Kanzeon non gli consentì di finire. “Cosa ci assicura
che, riprese le forze, l’essere eretico non trovi nuovamente modo di attaccare
il mondo celeste? Sommo imperatore, sapete bene, come me, che è impossibile
ucciderlo. Le leggi di questo mondo, che i traditori hanno profanato, hanno
ancora una valenza per noi. Non possediamo un essere impuro che possa operare al posto nostro. E
tuttavia, molti dei militanti capaci di creare un valido kekkai sono morti. Io
stessa non potrei giurare di saper creare una barriera incorruttibile per
l’eternità. Cosa ne sarebbe dell’impero celeste se l’essere eretico si
liberasse e commettesse nuovamente una simile strage?”
Kenren sorrise amaramente, appoggiato al proprio banco
imputati. La vecchia se lo sta
lavorando bene…
Le voci furiose, intanto, si erano placate, sostituite da un
mormorio nervoso. Gli animi degli dei sopravvissuti erano
ancora troppo turbati perché non trovassero spaventosamente possibile una
simile opzione.
Il tono di voce dell’imperatore celeste si indebolì. “Cosa consigliate di fare dunque, Kanzeon Bosatsu?”
Un rapido sorriso apparve sulle labbra della dea, ma sparì così com’era venuto.
“L’ho già suggerito, sommo imperatore: di applicare la pena prevista per gli
altri traditori. L’anima dell’essere eretico inizierà un naturale ciclo di
reincarnazioni, riapparendo su questo mondo tra centinaia o migliaia di anni. Non sarà più un problema per il
regno celeste”
La volontà dell’imperatore vacillò. “Ma…non è mai successa una cosa
simile prima d’ora…un’anima eretica, portatrice dello yin, non può…”
“Non ci sono precedenti nemmeno per negare che ciò sia possibile, sommo
imperatore”, fece notare con un sorrisetto malizioso
Kanzeon Bosatsu.
L’imperatore tacque. Un sospiro stanco gli scivolò via dalle labbra.
Probabilmente, se fosse stato ancora vivo, in quel momento avrebbe chiesto
consiglio a Li Touten.
“…vigilate voi sulla condanna, che sia eseguita immantinente. Prima che
l’essere eretico riprenda i sensi, esigo che lui e i tre traditori siano
condotti davanti allo Specchio Trascendentale”
Kanzeon s’inchinò. “Sarà fatto, sommo imperatore”
Kenren riuscì a vedere una gocciolina di sudore scivolare via
sul collo della dea.
Gojyo sospirò di sollievo. La tensione si era un po’
allentata, il contatto con Kenren non era così nitido come poco prima.
Adesso che riusciva a pensare lucidamente, iniziava a capire perché Kenren
avesse tentato di tenerlo lontano da Shinobu.

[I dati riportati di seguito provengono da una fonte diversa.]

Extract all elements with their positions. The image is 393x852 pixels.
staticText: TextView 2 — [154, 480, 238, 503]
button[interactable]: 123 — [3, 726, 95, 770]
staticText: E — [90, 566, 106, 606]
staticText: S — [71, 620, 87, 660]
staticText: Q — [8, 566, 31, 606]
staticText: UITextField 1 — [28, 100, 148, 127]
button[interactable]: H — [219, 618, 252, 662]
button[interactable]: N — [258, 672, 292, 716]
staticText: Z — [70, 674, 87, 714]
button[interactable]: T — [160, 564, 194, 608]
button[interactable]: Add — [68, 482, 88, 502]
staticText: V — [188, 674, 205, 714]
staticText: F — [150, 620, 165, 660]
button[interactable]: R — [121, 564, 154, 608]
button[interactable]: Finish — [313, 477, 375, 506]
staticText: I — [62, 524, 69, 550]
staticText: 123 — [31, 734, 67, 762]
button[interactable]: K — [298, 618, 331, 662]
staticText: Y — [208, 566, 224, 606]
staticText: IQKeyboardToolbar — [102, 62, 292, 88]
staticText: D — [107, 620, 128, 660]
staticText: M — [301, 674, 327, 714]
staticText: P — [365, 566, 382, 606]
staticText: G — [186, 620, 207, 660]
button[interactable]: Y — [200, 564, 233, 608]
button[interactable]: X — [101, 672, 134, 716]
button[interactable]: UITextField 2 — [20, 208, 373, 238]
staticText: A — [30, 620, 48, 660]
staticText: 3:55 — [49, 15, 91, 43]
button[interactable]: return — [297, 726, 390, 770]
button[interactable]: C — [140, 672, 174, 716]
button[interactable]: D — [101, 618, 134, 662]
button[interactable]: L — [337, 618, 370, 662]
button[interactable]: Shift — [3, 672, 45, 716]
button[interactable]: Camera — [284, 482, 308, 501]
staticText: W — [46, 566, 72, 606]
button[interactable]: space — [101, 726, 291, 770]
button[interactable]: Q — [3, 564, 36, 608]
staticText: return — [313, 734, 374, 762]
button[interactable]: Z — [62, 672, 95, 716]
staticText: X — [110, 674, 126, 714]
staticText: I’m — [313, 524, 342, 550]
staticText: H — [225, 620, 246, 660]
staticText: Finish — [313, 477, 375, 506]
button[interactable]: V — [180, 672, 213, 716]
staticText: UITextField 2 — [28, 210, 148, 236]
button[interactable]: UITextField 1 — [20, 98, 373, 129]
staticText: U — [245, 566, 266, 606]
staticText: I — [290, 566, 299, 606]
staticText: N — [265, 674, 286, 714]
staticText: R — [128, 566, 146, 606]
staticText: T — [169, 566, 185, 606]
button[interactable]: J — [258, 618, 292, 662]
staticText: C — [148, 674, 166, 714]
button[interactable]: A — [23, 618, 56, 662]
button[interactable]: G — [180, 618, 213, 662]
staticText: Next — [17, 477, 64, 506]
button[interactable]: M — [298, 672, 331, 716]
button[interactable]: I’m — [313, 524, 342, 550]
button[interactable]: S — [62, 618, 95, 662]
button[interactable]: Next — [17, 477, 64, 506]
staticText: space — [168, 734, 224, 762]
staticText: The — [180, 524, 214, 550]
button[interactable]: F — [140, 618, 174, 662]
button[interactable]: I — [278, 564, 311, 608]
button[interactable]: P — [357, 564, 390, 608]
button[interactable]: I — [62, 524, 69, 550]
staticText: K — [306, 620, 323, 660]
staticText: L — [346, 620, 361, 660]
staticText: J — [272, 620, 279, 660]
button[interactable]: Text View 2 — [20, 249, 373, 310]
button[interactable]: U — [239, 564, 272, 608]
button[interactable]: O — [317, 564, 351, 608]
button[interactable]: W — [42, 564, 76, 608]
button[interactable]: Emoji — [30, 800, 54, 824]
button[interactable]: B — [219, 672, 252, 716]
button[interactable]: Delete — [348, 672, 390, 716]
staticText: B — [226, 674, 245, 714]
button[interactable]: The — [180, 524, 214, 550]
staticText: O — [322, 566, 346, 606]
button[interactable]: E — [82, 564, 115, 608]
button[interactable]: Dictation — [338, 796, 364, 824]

In un turbinio d’immagini, vide la pronuncia ufficiale della condanna contro i
quattro. Vide portare dentro, a braccia, il piccolo Goku, privo di sensi. Vide
lo Specchio Trascendentale, sentì la sgradevole - e fortunatamente breve-
sensazione della vita che gli veniva risucchiata dal
corpo.
Poco prima che tutto svanisse in un turbinio indistinto, vide Kanzeon
avvicinarsi a Kenren, sfiorandogli una spalla. E sentì
nitidamente dirgli:
“Le sue ultime parole, che non ha completato, erano per te”
Un’esplosione di tristezza.
Poi, il nulla.
Shinobu mugugnò nel dormiveglia, deglutendo. Con un sospiro,
si decise ad aprire leggermente gli occhi, sollevando contemporaneamente il polso
dal cuscino per controllare l’orologio. Le dieci e venti.
Inarcò la schiena, sollevandosi dal materasso e guardandosi
intorno. Gli avvenimenti di quella notte le sovvennero ben presto, spiegandole
perché Gojyo non si trovava accanto a lei, nel letto.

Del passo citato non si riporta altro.